I was soon to find out. For despite my earnest hope that untroubled sleep might come to us both, the scenario I’ve just described repeated three more times in the remaining six hours before dawn.

When I heard the fourth call, it was with dread that I anticipated that which was about to follow. I did not wish to answer her call. But how could I not? Thus I arose from my bed the fourth time. And as I walked the twenty feet to her bed, a sudden and grotesque thought crossed my mind: “Oh, wouldn’t it be better if she were dead?!”—swiftly followed by the horror of what I had just thought. “My G-d, I just wished my beloved dead!” Guilt and shame flooded my heart, stopping me dead in my tracks. How could I go to her with that awful thought in my mind? The pain of the guilt was overwhelming. Now I could do but one thing. And that was to pray a desperate prayer for forgiveness for my insane wish to kill. So with sorrowful heart I raised high my right hand and silently, fervently cried out, “Gentle Jesus, take my hand. I need your help. Help me see my murderous thoughts through your kind eyes. Help me see I am forgiven for my dark wish for death.”

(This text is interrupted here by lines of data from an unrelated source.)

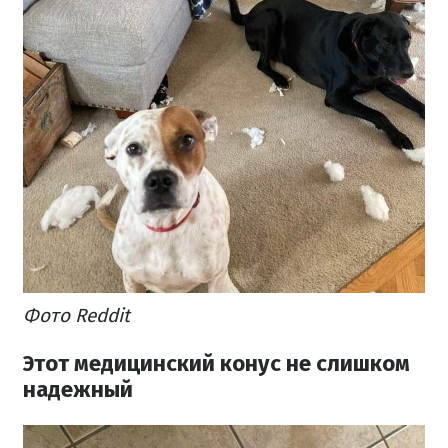
Фото Reddit
Этот медицинский конус не слишком
надежный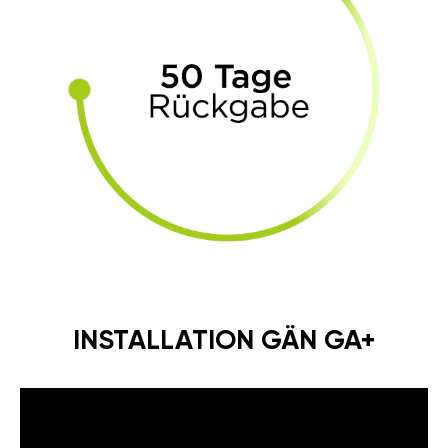
INSTALLATION GÄN GA+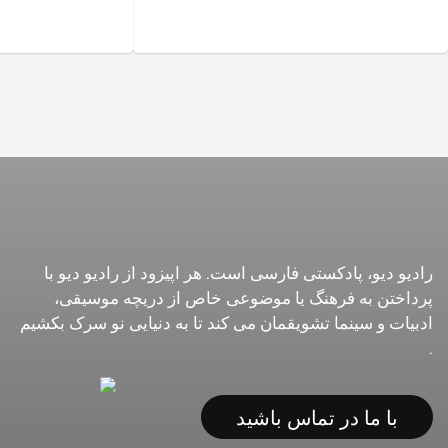
رادیو دیو، پادکستی فارسی است. هر اپیزود از رادیو دیو با
پرداختن به فرهنگ یا موضوعی خاص از دریچه موسیقی،
ادبیات و سینما تشویقمان می کند تا به دنیایی نو سرک بکشیم
.
با ما در تماس باشید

And miracle of miracles, in that very instant my prayer for the cleansing of my mind was granted…because my plea had come from my heart. So an instant peace had replaced the murderous hate; a calm compassion had replaced the anguished guilt.

As I returned to her bedside, I walked with lighter step, for I possessed a lighter heart. Of course two of the same heart-piercing screams were repeated. But this time as I lay her head on the pillow, she reached up and put her arms around my neck, kissed me and said, “I’m so glad I have you in my life.” And thus at that moment our hearts were joined. It was a brief and ‘holy instant’ in which, “An ancient miracle has come to bless and to replace an ancient enmity that came to kill.”